§ ENTRIES PROVIDED:

------------------------------

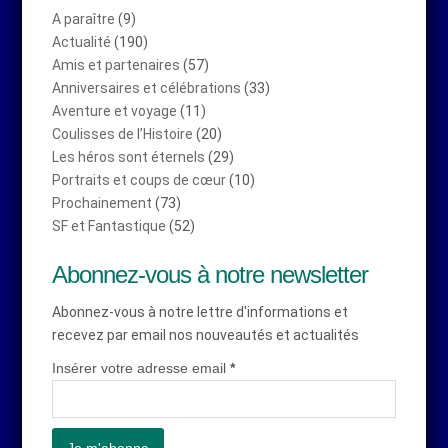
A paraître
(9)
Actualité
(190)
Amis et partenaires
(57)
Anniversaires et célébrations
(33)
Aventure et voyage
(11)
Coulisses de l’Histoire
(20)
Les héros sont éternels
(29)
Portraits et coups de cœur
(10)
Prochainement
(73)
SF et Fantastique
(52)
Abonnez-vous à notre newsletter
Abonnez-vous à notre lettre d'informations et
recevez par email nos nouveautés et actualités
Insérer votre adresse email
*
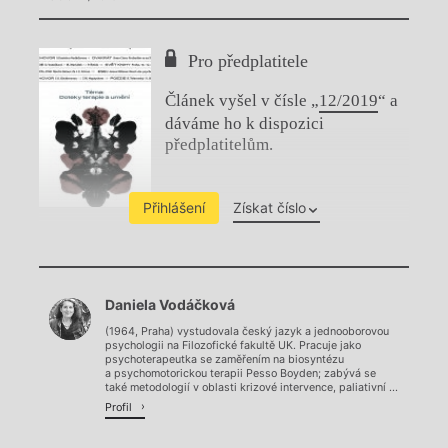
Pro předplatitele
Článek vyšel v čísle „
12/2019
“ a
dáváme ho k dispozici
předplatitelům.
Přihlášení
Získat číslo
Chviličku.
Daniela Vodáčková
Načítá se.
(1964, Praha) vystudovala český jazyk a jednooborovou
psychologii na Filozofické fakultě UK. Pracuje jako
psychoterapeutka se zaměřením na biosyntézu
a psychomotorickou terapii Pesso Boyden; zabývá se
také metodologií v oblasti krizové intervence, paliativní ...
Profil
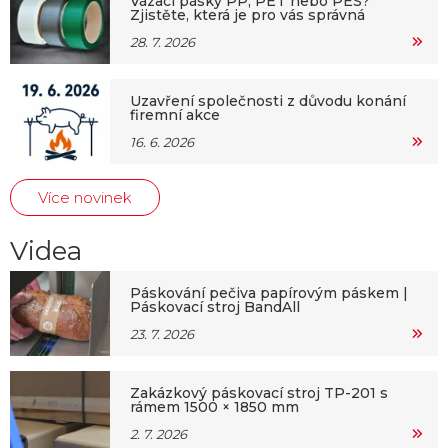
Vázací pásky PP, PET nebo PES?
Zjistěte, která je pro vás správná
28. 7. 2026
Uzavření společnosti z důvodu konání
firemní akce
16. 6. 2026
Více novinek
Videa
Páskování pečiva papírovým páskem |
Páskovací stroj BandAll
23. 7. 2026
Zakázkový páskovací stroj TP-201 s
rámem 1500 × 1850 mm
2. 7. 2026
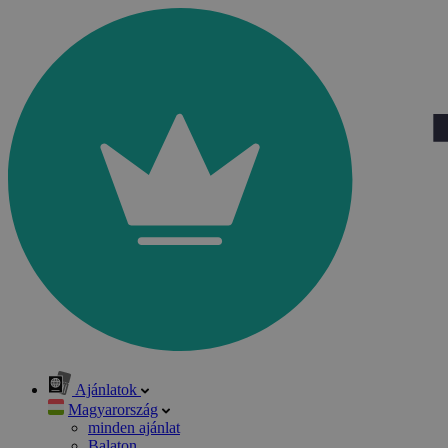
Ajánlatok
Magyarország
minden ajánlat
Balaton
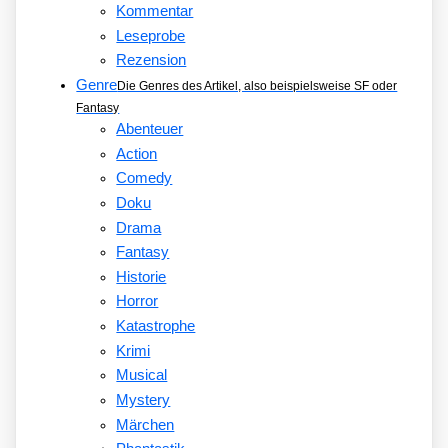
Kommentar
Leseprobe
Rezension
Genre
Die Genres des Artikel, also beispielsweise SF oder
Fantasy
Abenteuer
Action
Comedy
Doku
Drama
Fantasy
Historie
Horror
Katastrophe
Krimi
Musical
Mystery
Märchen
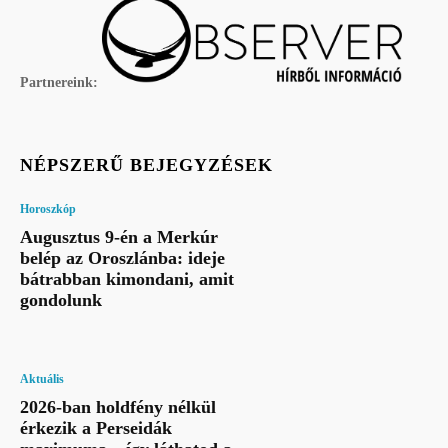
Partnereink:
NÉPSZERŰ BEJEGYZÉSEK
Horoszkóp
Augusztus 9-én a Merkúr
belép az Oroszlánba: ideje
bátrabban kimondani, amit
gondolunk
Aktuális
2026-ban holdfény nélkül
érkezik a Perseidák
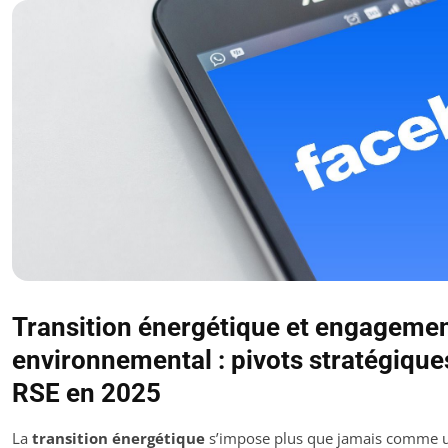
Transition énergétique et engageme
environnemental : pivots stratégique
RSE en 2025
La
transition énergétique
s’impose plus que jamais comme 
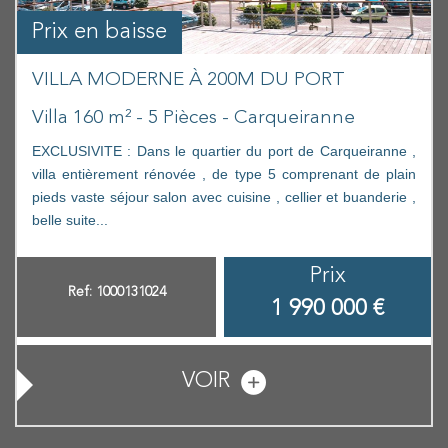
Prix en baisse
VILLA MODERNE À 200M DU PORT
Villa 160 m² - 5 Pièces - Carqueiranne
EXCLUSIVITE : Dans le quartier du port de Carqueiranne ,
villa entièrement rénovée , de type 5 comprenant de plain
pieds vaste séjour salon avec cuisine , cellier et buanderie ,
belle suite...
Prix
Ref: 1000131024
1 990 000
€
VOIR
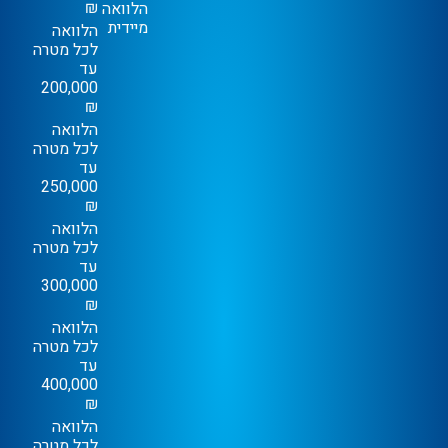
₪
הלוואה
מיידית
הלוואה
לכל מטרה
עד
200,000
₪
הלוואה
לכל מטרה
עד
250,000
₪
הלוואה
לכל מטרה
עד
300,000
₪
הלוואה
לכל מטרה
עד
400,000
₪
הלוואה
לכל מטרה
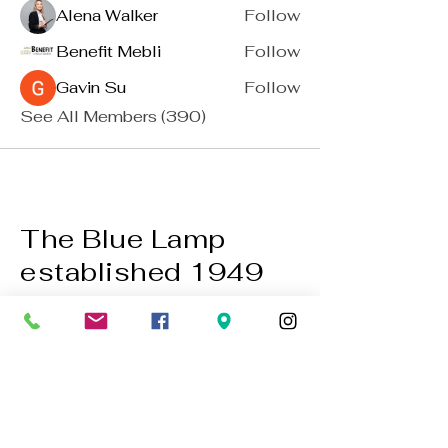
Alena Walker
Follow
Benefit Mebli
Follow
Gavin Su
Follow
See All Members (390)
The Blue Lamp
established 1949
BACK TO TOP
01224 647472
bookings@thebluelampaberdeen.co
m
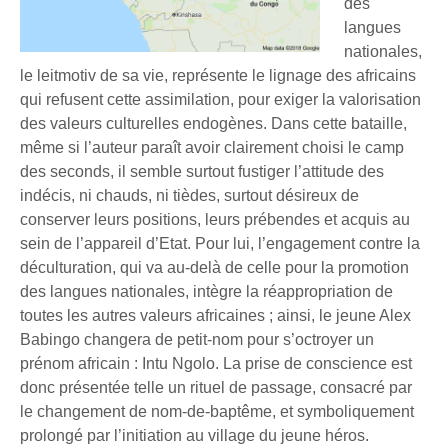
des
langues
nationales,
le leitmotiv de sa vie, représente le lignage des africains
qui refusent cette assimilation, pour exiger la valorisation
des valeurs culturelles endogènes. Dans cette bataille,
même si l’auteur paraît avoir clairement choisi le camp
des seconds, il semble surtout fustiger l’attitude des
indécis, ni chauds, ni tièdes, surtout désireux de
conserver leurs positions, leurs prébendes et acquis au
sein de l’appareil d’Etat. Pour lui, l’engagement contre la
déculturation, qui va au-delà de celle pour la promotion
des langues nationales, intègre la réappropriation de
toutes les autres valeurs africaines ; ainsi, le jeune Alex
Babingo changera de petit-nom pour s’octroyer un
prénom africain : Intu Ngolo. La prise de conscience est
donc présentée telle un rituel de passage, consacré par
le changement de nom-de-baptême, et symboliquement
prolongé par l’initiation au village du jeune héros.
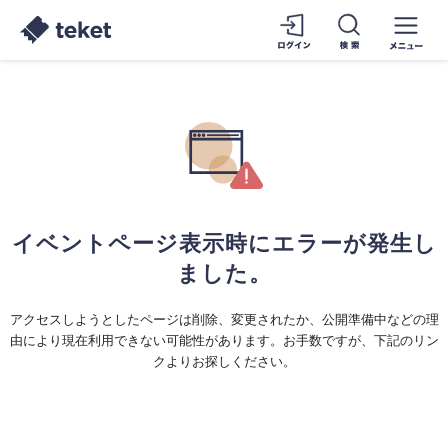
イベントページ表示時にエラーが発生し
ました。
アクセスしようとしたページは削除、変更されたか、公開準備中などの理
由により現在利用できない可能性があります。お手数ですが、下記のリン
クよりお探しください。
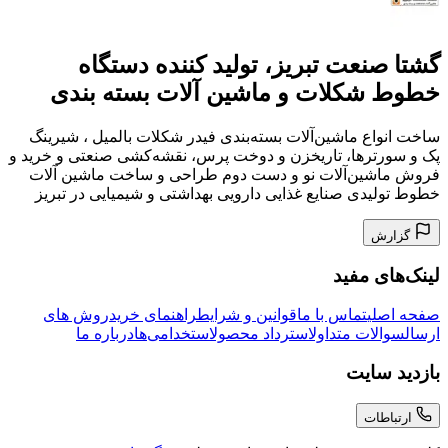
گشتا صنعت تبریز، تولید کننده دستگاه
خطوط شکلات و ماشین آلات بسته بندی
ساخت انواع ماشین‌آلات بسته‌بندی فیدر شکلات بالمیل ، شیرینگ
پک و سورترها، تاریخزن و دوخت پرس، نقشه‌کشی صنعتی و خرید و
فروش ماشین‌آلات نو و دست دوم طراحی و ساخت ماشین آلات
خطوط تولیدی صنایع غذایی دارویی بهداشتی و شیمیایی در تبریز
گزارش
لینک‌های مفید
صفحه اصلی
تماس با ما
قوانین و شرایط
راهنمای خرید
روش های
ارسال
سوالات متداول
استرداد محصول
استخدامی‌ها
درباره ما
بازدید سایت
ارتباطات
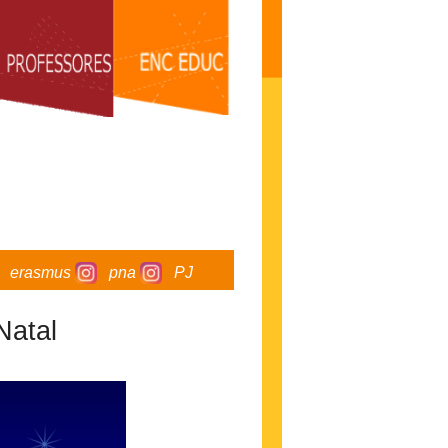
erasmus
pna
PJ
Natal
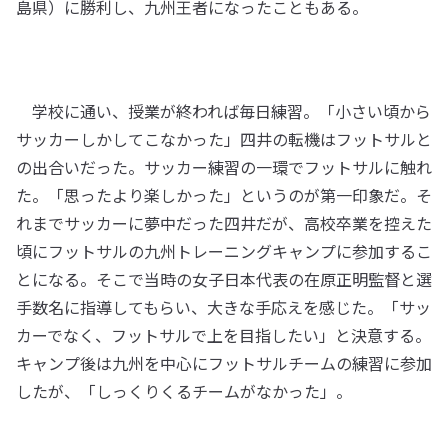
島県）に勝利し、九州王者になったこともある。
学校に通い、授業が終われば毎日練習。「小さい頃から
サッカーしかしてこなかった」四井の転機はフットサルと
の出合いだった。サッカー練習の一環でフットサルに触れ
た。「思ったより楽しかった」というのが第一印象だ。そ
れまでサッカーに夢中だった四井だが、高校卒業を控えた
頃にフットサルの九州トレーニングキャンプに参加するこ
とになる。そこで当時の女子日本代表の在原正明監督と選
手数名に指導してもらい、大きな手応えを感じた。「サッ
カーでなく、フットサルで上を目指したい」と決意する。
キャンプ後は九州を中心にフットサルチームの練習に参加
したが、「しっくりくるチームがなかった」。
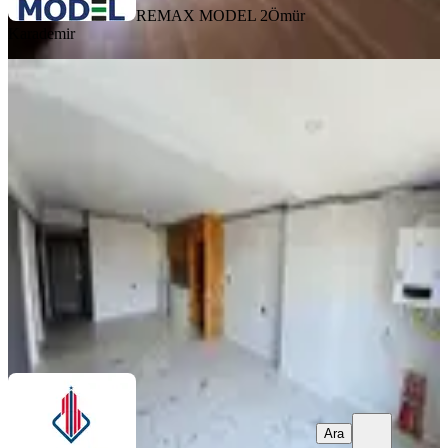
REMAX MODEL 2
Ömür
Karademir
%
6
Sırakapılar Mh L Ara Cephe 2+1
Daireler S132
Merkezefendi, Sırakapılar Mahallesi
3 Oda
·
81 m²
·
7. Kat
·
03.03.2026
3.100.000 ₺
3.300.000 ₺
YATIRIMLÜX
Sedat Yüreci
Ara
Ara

------------------------------

Only the pictures are to be excluded; all other parts of the records above are to be given exactly.

A paraître
(9)
Actualité
(190)
Amis et partenaires
(57)
Anniversaires et célébrations
(33)
Aventure et voyage
(11)
Coulisses de l’Histoire
(20)
Les héros sont éternels
(29)
Portraits et coups de cœur
(10)
Prochainement
(73)
SF et Fantastique
(52)
Abonnez-vous à notre newsletter
Abonnez-vous à notre lettre d'informations et
recevez par email nos nouveautés et actualités
Insérer votre adresse email
*
Pro předplatitele
Článek vyšel v čísle „
12/2019
“ a
dáváme ho k dispozici
předplatitelům.
Přihlášení
Získat číslo
Chviličku.
Daniela Vodáčková
Načítá se.
(1964, Praha) vystudovala český jazyk a jednooborovou
psychologii na Filozofické fakultě UK. Pracuje jako
psychoterapeutka se zaměřením na biosyntézu
a psychomotorickou terapii Pesso Boyden; zabývá se
také metodologií v oblasti krizové intervence, paliativní ...
Profil
Vázací pásky PP, PET nebo PES?
Zjistěte, která je pro vás správná
28. 7. 2026
Uzavření společnosti z důvodu konání
firemní akce
16. 6. 2026
Více novinek
Videa
Páskování pečiva papírovým páskem |
Páskovací stroj BandAll
23. 7. 2026
Zakázkový páskovací stroj TP-201 s
rámem 1500 × 1850 mm
2. 7. 2026
Ajánlatok
Magyarország
minden ajánlat
Balaton
Kommentar
Leseprobe
Rezension
Genre
Die Genres des Artikel, also beispielsweise SF oder
Fantasy
Abenteuer
Action
Comedy
Doku
Drama
Fantasy
Historie
Horror
Katastrophe
Krimi
Musical
Mystery
Märchen
Partnereink:
NÉPSZERŰ BEJEGYZÉSEK
Horoszkóp
Augusztus 9-én a Merkúr
belép az Oroszlánba: ideje
bátrabban kimondani, amit
gondolunk
Aktuális
2026-ban holdfény nélkül
érkezik a Perseidák
Transition énergétique et engageme
environnemental : pivots stratégique
RSE en 2025
La
transition énergétique
s’impose plus que jamais comme 
Prix en baisse
VILLA MODERNE À 200M DU PORT
Villa 160 m² - 5 Pièces - Carqueiranne
EXCLUSIVITE : Dans le quartier du port de Carqueiranne ,
villa entièrement rénovée , de type 5 comprenant de plain
pieds vaste séjour salon avec cuisine , cellier et buanderie ,
belle suite...
Prix
Ref: 1000131024
1 990 000
€
VOIR
₪
הלוואה
מיידית
הלוואה
לכל מטרה
עד
200,000
₪
הלוואה
לכל מטרה
עד
250,000
₪
הלוואה
לכל מטרה
עד
300,000
₪
הלוואה
לכל מטרה
עד
400,000
₪
הלוואה
לכל מטרה
Alena Walker
Follow
Benefit Mebli
Follow
Gavin Su
Follow
See All Members (390)
The Blue Lamp
established 1949
BACK TO TOP
01224 647472
bookings@thebluelampaberdeen.co
m
des
langues
nationales,
le leitmotiv de sa vie, représente le lignage des africains
qui refusent cette assimilation, pour exiger la valorisation
des valeurs culturelles endogènes. Dans cette bataille,
même si l’auteur paraît avoir clairement choisi le camp
des seconds, il semble surtout fustiger l’attitude des
indécis, ni chauds, ni tièdes, surtout désireux de
conserver leurs positions, leurs prébendes et acquis au
sein de l’appareil d’Etat. Pour lui, l’engagement contre la
déculturation, qui va au-delà de celle pour la promotion
des langues nationales, intègre la réappropriation de
toutes les autres valeurs africaines ; ainsi, le jeune Alex
Babingo changera de petit-nom pour s’octroyer un
prénom africain : Intu Ngolo. La prise de conscience est
donc présentée telle un rituel de passage, consacré par
le changement de nom-de-baptême, et symboliquement
prolongé par l’initiation au village du jeune héros.
イベントページ表示時にエラーが発生し
ました。
アクセスしようとしたページは削除、変更されたか、公開準備中などの理
由により現在利用できない可能性があります。お手数ですが、下記のリン
クよりお探しください。
گشتا صنعت تبریز، تولید کننده دستگاه
خطوط شکلات و ماشین آلات بسته بندی
ساخت انواع ماشین‌آلات بسته‌بندی فیدر شکلات بالمیل ، شیرینگ
پک و سورترها، تاریخزن و دوخت پرس، نقشه‌کشی صنعتی و خرید و
فروش ماشین‌آلات نو و دست دوم طراحی و ساخت ماشین آلات
خطوط تولیدی صنایع غذایی دارویی بهداشتی و شیمیایی در تبریز
گزارش
لینک‌های مفید
صفحه اصلی
تماس با ما
قوانین و شرایط
راهنمای خرید
روش های
ارسال
سوالات متداول
استرداد محصول
استخدامی‌ها
درباره ما
بازدید سایت
ارتباطات
erasmus
pna
PJ
Natal
島県）に勝利し、九州王者になったこともある。
学校に通い、授業が終われば毎日練習。「小さい頃から
サッカーしかしてこなかった」四井の転機はフットサルと
の出合いだった。サッカー練習の一環でフットサルに触れ
た。「思ったより楽しかった」というのが第一印象だ。そ
れまでサッカーに夢中だった四井だが、高校卒業を控えた
頃にフットサルの九州トレーニングキャンプに参加するこ
とになる。そこで当時の女子日本代表の在原正明監督と選
手数名に指導してもらい、大きな手応えを感じた。「サッ
カーでなく、フットサルで上を目指したい」と決意する。
キャンプ後は九州を中心にフットサルチームの練習に参加
したが、「しっくりくるチームがなかった」。
REMAX MODEL 2
Ömür
Karademir
%
6
Sırakapılar Mh L Ara Cephe 2+1
Daireler S132
Merkezefendi, Sırakapılar Mahallesi
3 Oda
·
81 m²
·
7. Kat
·
03.03.2026
3.100.000 ₺
3.300.000 ₺
YATIRIMLÜX
Sedat Yüreci
Ara
Ara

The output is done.